Sometimes, when readers see a big headline – such as “Travel tab higher in Rock Falls than other cities” – on the front page of the newspaper, they assume the accompanying story reports some wrongdoing.
In fact, the report in this past weekend’s edition found no improprieties in the Rock Falls travel budget for its officials. But, for the sake of context, the story did report that Rock Falls’ annual budget for travel is 3 times larger than Sterling’s and 5 times larger than Dixon’s – both cities larger than Rock Falls.
And Rock Falls plans to increase its budget by 33 percent next year.
Plus, both Sterling and Dixon spend more on police training conferences than Rock Falls, whose budget for such seminars and schools is less for police than for city officials.
So what? Well, that’s for Rock Falls taxpayers and voters to determine.
Officials in Rock Falls explained that they found the conferences to be valuable for all involved, especially since the city has to manage its own electricity and water utilities, something that is not a concern for administrators in Dixon and Sterling.
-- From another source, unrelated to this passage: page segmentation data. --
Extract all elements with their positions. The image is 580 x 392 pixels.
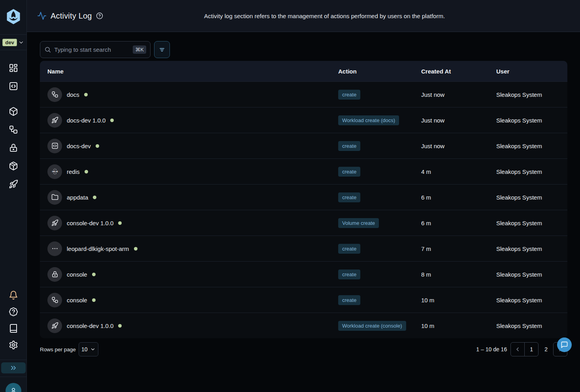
user: Sleakops System	[496, 322, 567, 329]
action-badge: create	[338, 295, 360, 305]
sidebar-item-dashboard[interactable]	[8, 63, 19, 73]
rows-per-page-label: Rows per page	[40, 347, 76, 352]
page-description: Activity log section refers to the manag…	[103, 13, 570, 19]
sidebar-collapse-button[interactable]	[1, 362, 26, 373]
ellipsis-icon	[51, 245, 58, 252]
workflow-icon	[51, 296, 58, 303]
row-icon-circle	[47, 139, 62, 153]
book-icon	[9, 324, 18, 333]
user-icon	[9, 386, 18, 392]
row-icon-circle	[47, 293, 62, 307]
row-name: console	[67, 297, 87, 303]
table-row: HELM redis create 4 m Sleakops System	[40, 158, 567, 184]
help-button[interactable]	[8, 307, 19, 317]
user: Sleakops System	[496, 297, 567, 303]
filter-lines-icon	[158, 46, 166, 54]
status-dot	[110, 119, 114, 122]
action-badge: Volume create	[338, 218, 379, 228]
activity-table: Name Action Created At User docs create …	[40, 61, 567, 338]
logo-icon	[5, 8, 22, 25]
user-avatar[interactable]	[6, 383, 21, 392]
sidebar-item-services[interactable]	[8, 106, 19, 117]
workflow-icon	[9, 125, 18, 134]
page-header: Activity Log Activity log section refers…	[27, 0, 580, 32]
bell-icon	[9, 290, 18, 300]
sidebar-item-workflows[interactable]	[8, 124, 19, 135]
table-header: Name Action Created At User	[40, 61, 567, 81]
package-icon	[9, 161, 18, 171]
status-dot	[93, 196, 96, 199]
sidebar-item-code[interactable]	[8, 81, 19, 91]
status-dot	[85, 170, 88, 173]
chat-bubble-icon	[561, 341, 568, 349]
sidebar: dev	[0, 0, 27, 392]
created-at: Just now	[421, 91, 496, 98]
activity-pulse-icon	[37, 11, 47, 21]
search-input[interactable]	[54, 46, 133, 53]
sidebar-item-secrets[interactable]	[8, 143, 19, 153]
settings-button[interactable]	[8, 340, 19, 350]
table-row: docs-dev create Just now Sleakops System	[40, 133, 567, 158]
previous-page-button[interactable]	[510, 342, 525, 356]
created-at: 6 m	[421, 220, 496, 226]
row-icon-circle	[47, 318, 62, 333]
row-icon-circle	[47, 113, 62, 128]
row-icon-circle: HELM	[47, 164, 62, 179]
row-icon-circle	[47, 190, 62, 205]
row-icon-circle	[47, 216, 62, 230]
sidebar-nav	[0, 63, 26, 189]
folder-icon	[51, 194, 58, 201]
helm-icon: HELM	[51, 168, 59, 175]
search-box[interactable]: ⌘K	[40, 41, 151, 58]
gear-icon	[9, 340, 18, 350]
workflow-icon	[51, 91, 58, 98]
chat-button[interactable]	[557, 337, 572, 352]
row-name: appdata	[67, 194, 88, 201]
help-circle-icon[interactable]	[96, 12, 103, 19]
row-name: redis	[67, 168, 80, 175]
row-name: docs	[67, 91, 79, 98]
sidebar-item-deployments[interactable]	[8, 179, 19, 189]
user: Sleakops System	[496, 143, 567, 149]
search-icon	[44, 46, 51, 53]
main-content: ⌘K Name Action Created At User docs cr	[27, 32, 580, 392]
rocket-icon	[51, 322, 58, 329]
notifications-button[interactable]	[8, 290, 19, 300]
action-badge: create	[338, 244, 360, 254]
column-header-user: User	[496, 68, 567, 75]
filter-button[interactable]	[154, 41, 170, 58]
row-name: leopard-dlkigk-spot-arm	[67, 245, 129, 252]
environment-selector[interactable]: dev	[0, 34, 26, 50]
user: Sleakops System	[496, 271, 567, 278]
row-icon-circle	[47, 267, 62, 282]
sidebar-item-packages[interactable]	[8, 161, 19, 171]
row-name: console	[67, 271, 87, 278]
action-badge: Workload create (console)	[338, 321, 406, 331]
docs-button[interactable]	[8, 323, 19, 334]
rocket-icon	[51, 117, 58, 124]
page-button-2[interactable]: 2	[544, 342, 548, 356]
page-button-1[interactable]: 1	[524, 342, 539, 356]
user: Sleakops System	[496, 245, 567, 252]
action-badge: create	[338, 141, 360, 151]
row-name: docs-dev 1.0.0	[67, 117, 105, 124]
chevron-left-icon	[514, 346, 521, 352]
row-icon-circle	[47, 87, 62, 102]
environment-badge: dev	[2, 39, 17, 46]
rows-per-page-select[interactable]: 10	[79, 342, 98, 356]
user: Sleakops System	[496, 117, 567, 124]
rocket-icon	[9, 179, 18, 189]
created-at: 8 m	[421, 271, 496, 278]
column-header-name: Name	[40, 68, 338, 75]
app-logo[interactable]	[5, 8, 22, 25]
table-row: docs create Just now Sleakops System	[40, 81, 567, 107]
row-name: console-dev 1.0.0	[67, 322, 113, 329]
toolbar: ⌘K	[40, 41, 567, 58]
user: Sleakops System	[496, 168, 567, 175]
user: Sleakops System	[496, 91, 567, 98]
sidebar-divider	[0, 360, 27, 360]
action-badge: create	[338, 270, 360, 279]
table-row: appdata create 6 m Sleakops System	[40, 184, 567, 210]
rows-per-page-value: 10	[81, 346, 88, 352]
user: Sleakops System	[496, 220, 567, 226]
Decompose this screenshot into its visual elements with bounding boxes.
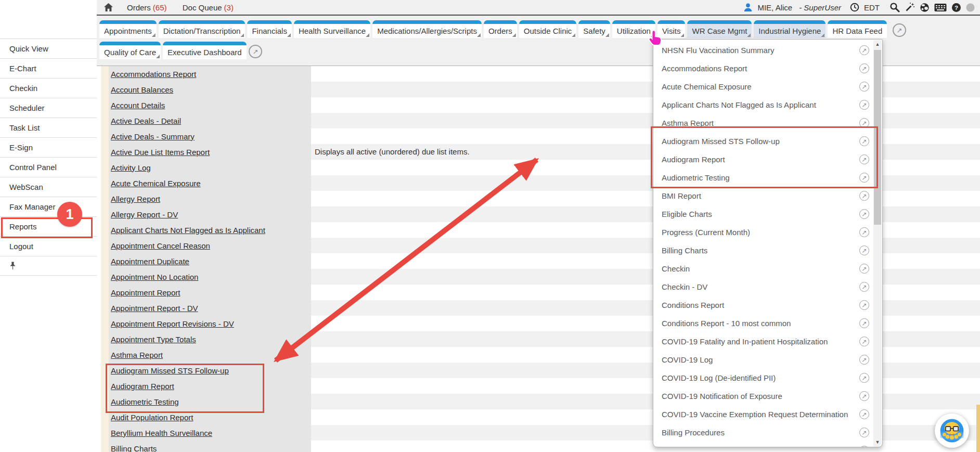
dropdown-report-item[interactable]: COVID-19 Notification of Exposure ↗: [653, 387, 873, 405]
dropdown-report-item[interactable]: Eligible Charts ↗: [653, 205, 873, 223]
open-report-icon[interactable]: ↗: [859, 282, 869, 292]
search-icon[interactable]: [889, 2, 900, 12]
report-link[interactable]: Activity Log: [111, 163, 151, 172]
dashboard-overflow-icon[interactable]: ↗: [249, 45, 262, 58]
topbar-queue-link[interactable]: Doc Queue(3): [183, 3, 234, 12]
report-link[interactable]: Appointment Cancel Reason: [111, 241, 210, 250]
dropdown-report-item[interactable]: Accommodations Report ↗: [653, 59, 873, 78]
scroll-down-icon[interactable]: ▼: [873, 440, 882, 445]
topbar-queue-link[interactable]: Orders(65): [127, 3, 167, 12]
dropdown-report-item[interactable]: NHSN Flu Vaccination Summary ↗: [653, 41, 873, 59]
wand-icon[interactable]: [905, 2, 915, 12]
scrollbar-thumb[interactable]: [874, 50, 881, 225]
module-tab[interactable]: Health Surveillance: [294, 20, 370, 38]
open-report-icon[interactable]: ↗: [859, 100, 869, 110]
report-link[interactable]: Beryllium Health Surveillance: [111, 429, 212, 437]
report-link[interactable]: Asthma Report: [111, 351, 163, 359]
dropdown-report-item[interactable]: Audiogram Missed STS Follow-up ↗: [653, 132, 873, 150]
sidebar-item[interactable]: Checkin: [0, 79, 97, 98]
open-report-icon[interactable]: ↗: [859, 45, 869, 55]
sidebar-item[interactable]: Fax Manager: [0, 197, 97, 217]
chat-octopus-button[interactable]: [935, 414, 969, 448]
report-link[interactable]: Active Deals - Summary: [111, 132, 195, 141]
open-report-icon[interactable]: ↗: [859, 391, 869, 401]
user-icon[interactable]: [743, 3, 753, 12]
dropdown-report-item[interactable]: Applicant Charts Not Flagged as Is Appli…: [653, 96, 873, 114]
report-link[interactable]: Appointment Report Revisions - DV: [111, 319, 234, 328]
report-link[interactable]: Billing Charts: [111, 444, 157, 452]
open-report-icon[interactable]: ↗: [859, 173, 869, 183]
dropdown-report-item[interactable]: Conditions Report ↗: [653, 296, 873, 314]
tab-overflow-icon[interactable]: ↗: [893, 23, 906, 37]
open-report-icon[interactable]: ↗: [859, 446, 869, 447]
open-report-icon[interactable]: ↗: [859, 154, 869, 164]
help-icon[interactable]: ?: [951, 3, 961, 12]
report-link[interactable]: Appointment Report: [111, 288, 180, 297]
open-report-icon[interactable]: ↗: [859, 337, 869, 346]
dropdown-report-item[interactable]: BMI Report ↗: [653, 187, 873, 205]
scroll-up-icon[interactable]: ▲: [873, 42, 882, 47]
report-link[interactable]: Audit Population Report: [111, 413, 193, 422]
globe-icon[interactable]: [920, 3, 930, 12]
module-tab[interactable]: Outside Clinic: [519, 20, 577, 38]
sidebar-item[interactable]: E-Chart: [0, 59, 97, 79]
dashboard-tab[interactable]: Executive Dashboard: [163, 42, 247, 59]
module-tab[interactable]: Dictation/Transcription: [159, 20, 246, 38]
dropdown-report-item[interactable]: COVID-19 Log ↗: [653, 351, 873, 369]
report-link[interactable]: Active Deals - Detail: [111, 117, 181, 125]
open-report-icon[interactable]: ↗: [859, 191, 869, 201]
dropdown-report-item[interactable]: Audiometric Testing ↗: [653, 169, 873, 187]
sidebar-item[interactable]: WebScan: [0, 177, 97, 197]
report-link[interactable]: Appointment Type Totals: [111, 335, 196, 344]
dropdown-report-item[interactable]: COVID-19 Log (De-identified PII) ↗: [653, 369, 873, 387]
dropdown-report-item[interactable]: Asthma Report ↗: [653, 114, 873, 132]
dropdown-report-item[interactable]: Conditions Report - 10 most common ↗: [653, 314, 873, 332]
dropdown-report-item[interactable]: Billing Charts ↗: [653, 241, 873, 260]
module-tab[interactable]: HR Data Feed: [828, 20, 887, 38]
sidebar-item[interactable]: Scheduler: [0, 98, 97, 118]
open-report-icon[interactable]: ↗: [859, 264, 869, 274]
open-report-icon[interactable]: ↗: [859, 227, 869, 237]
report-link[interactable]: Appointment Report - DV: [111, 304, 198, 313]
dropdown-report-item[interactable]: Checkin - DV ↗: [653, 278, 873, 296]
open-report-icon[interactable]: ↗: [859, 428, 869, 437]
report-link[interactable]: Account Balances: [111, 85, 173, 94]
module-tab[interactable]: Financials: [247, 20, 292, 38]
dropdown-scrollbar[interactable]: ▲ ▼: [873, 40, 882, 446]
sidebar-item[interactable]: Control Panel: [0, 158, 97, 177]
dropdown-report-item[interactable]: Billing Procedure Details by Encounter ↗: [653, 442, 873, 447]
report-link[interactable]: Acute Chemical Exposure: [111, 179, 201, 188]
dashboard-tab[interactable]: Quality of Care: [99, 42, 161, 59]
clock-icon[interactable]: [850, 3, 859, 12]
report-link[interactable]: Active Due List Items Report: [111, 148, 210, 157]
report-link[interactable]: Accommodations Report: [111, 70, 196, 79]
sidebar-item[interactable]: Task List: [0, 118, 97, 138]
dropdown-report-item[interactable]: COVID-19 Vaccine Exemption Request Deter…: [653, 405, 873, 423]
module-tab[interactable]: WR Case Mgmt: [687, 20, 752, 38]
report-link[interactable]: Applicant Charts Not Flagged as Is Appli…: [111, 226, 265, 235]
dropdown-report-item[interactable]: Acute Chemical Exposure ↗: [653, 78, 873, 96]
open-report-icon[interactable]: ↗: [859, 136, 869, 146]
user-name[interactable]: MIE, Alice: [757, 3, 792, 12]
report-link[interactable]: Audiogram Missed STS Follow-up: [111, 366, 229, 375]
dropdown-report-item[interactable]: COVID-19 Fatality and In-patient Hospita…: [653, 332, 873, 351]
module-tab[interactable]: Safety: [578, 20, 610, 38]
sidebar-item[interactable]: Logout: [0, 237, 97, 256]
module-tab[interactable]: Appointments: [99, 20, 157, 38]
open-report-icon[interactable]: ↗: [859, 82, 869, 92]
report-link[interactable]: Appointment No Location: [111, 273, 198, 281]
dropdown-report-item[interactable]: Audiogram Report ↗: [653, 150, 873, 169]
home-icon[interactable]: [104, 3, 113, 12]
keyboard-icon[interactable]: [934, 3, 947, 12]
dropdown-report-item[interactable]: Progress (Current Month) ↗: [653, 223, 873, 241]
sidebar-item[interactable]: Reports: [0, 217, 97, 237]
module-tab[interactable]: Orders: [484, 20, 517, 38]
report-link[interactable]: Audiometric Testing: [111, 397, 179, 406]
report-link[interactable]: Audiogram Report: [111, 382, 174, 391]
module-tab[interactable]: Industrial Hygiene: [754, 20, 826, 38]
report-link[interactable]: Account Details: [111, 101, 165, 110]
dropdown-report-item[interactable]: Checkin ↗: [653, 260, 873, 278]
sidebar-item[interactable]: Quick View: [0, 39, 97, 59]
report-link[interactable]: Appointment Duplicate: [111, 257, 189, 266]
module-tab[interactable]: Medications/Allergies/Scripts: [372, 20, 482, 38]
If Rock Falls taxpayers see their city is well managed – that budgets are balanced and services are at least adequate – they might think an extra few thousand dollars a year for training is not excessive when you consider that city council members are paid only $300 a month. Would it look better if the travel budget were reduced to nothing, but city officials’ pay increased to cover convention costs?
A newspaper should routinely report on such issues of public affairs so that citizens are aware of how their local government is administered and how local tax dollars are spent.
Whether officials’ actions are acceptable or not is for those citizens – as voters – to decide.